** TASK STATEMENT **
Nothing but the images should be left out when the entries are restated word for word.

** PROVIDED INFORMATION **
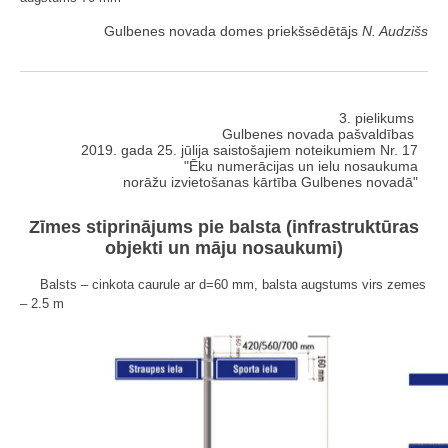
Gulbenes novada domes priekšsēdētājs
N. Audzišs
3. pielikums
Gulbenes novada pašvaldības
2019. gada 25. jūlija saistošajiem noteikumiem Nr. 17
"Ēku numerācijas un ielu nosaukuma
norāžu izvietošanas kārtība Gulbenes novadā"
Zīmes stiprinājums pie balsta (infrastruktūras
objekti un māju nosaukumi)
Balsts – cinkota caurule ar d=60 mm, balsta augstums virs zemes
– 2.5 m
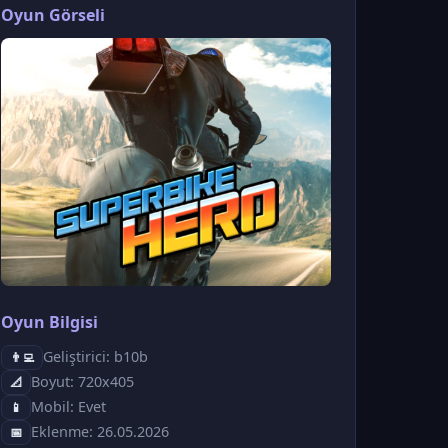
Oyun Görseli
Oyun Bilgisi
Geliştirici: b10b
👨‍💻
Boyut: 720x405
📐
Mobil: Evet
📱
Eklenme: 26.05.2026
📅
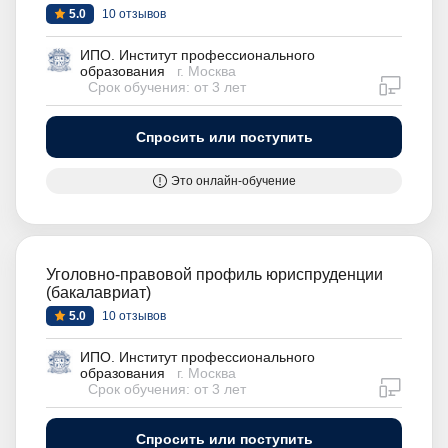
5.0
10 отзывов
ИПО. Институт профессионального
образования
г. Москва
дистан
Срок обучения: от 3 лет
Спросить или поступить
Это онлайн-обучение
Уголовно-правовой профиль юриспруденции
(бакалавриат)
5.0
10 отзывов
ИПО. Институт профессионального
образования
г. Москва
дистан
Срок обучения: от 3 лет
Спросить или поступить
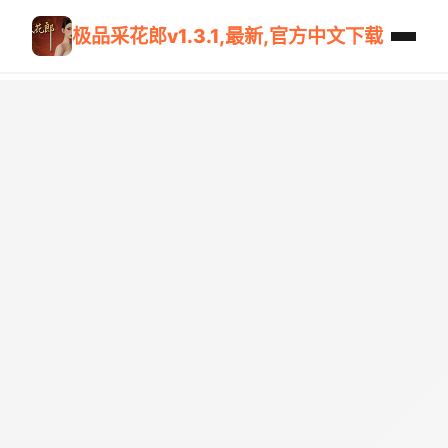
极品采花郎v1.3.1,最新,官方中文下载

** EXERCISE RESPONSE **
Gulbenes novada domes priekšsēdētājs
N. Audzišs
3. pielikums
Gulbenes novada pašvaldības
2019. gada 25. jūlija saistošajiem noteikumiem Nr. 17
"Ēku numerācijas un ielu nosaukuma
norāžu izvietošanas kārtība Gulbenes novadā"
Zīmes stiprinājums pie balsta (infrastruktūras
objekti un māju nosaukumi)
Balsts – cinkota caurule ar d=60 mm, balsta augstums virs zemes
– 2.5 m
Oyun Görseli
Oyun Bilgisi
Geliştirici: b10b
👨‍💻
Boyut: 720x405
📐
Mobil: Evet
📱
Eklenme: 26.05.2026
📅
5.0
10 отзывов
ИПО. Институт профессионального
образования
г. Москва
дистан
Срок обучения: от 3 лет
Спросить или поступить
Это онлайн-обучение
Уголовно-правовой профиль юриспруденции
(бакалавриат)
5.0
10 отзывов
ИПО. Институт профессионального
образования
г. Москва
дистан
Срок обучения: от 3 лет
Спросить или поступить
极品采花郎v1.3.1,最新,官方中文下载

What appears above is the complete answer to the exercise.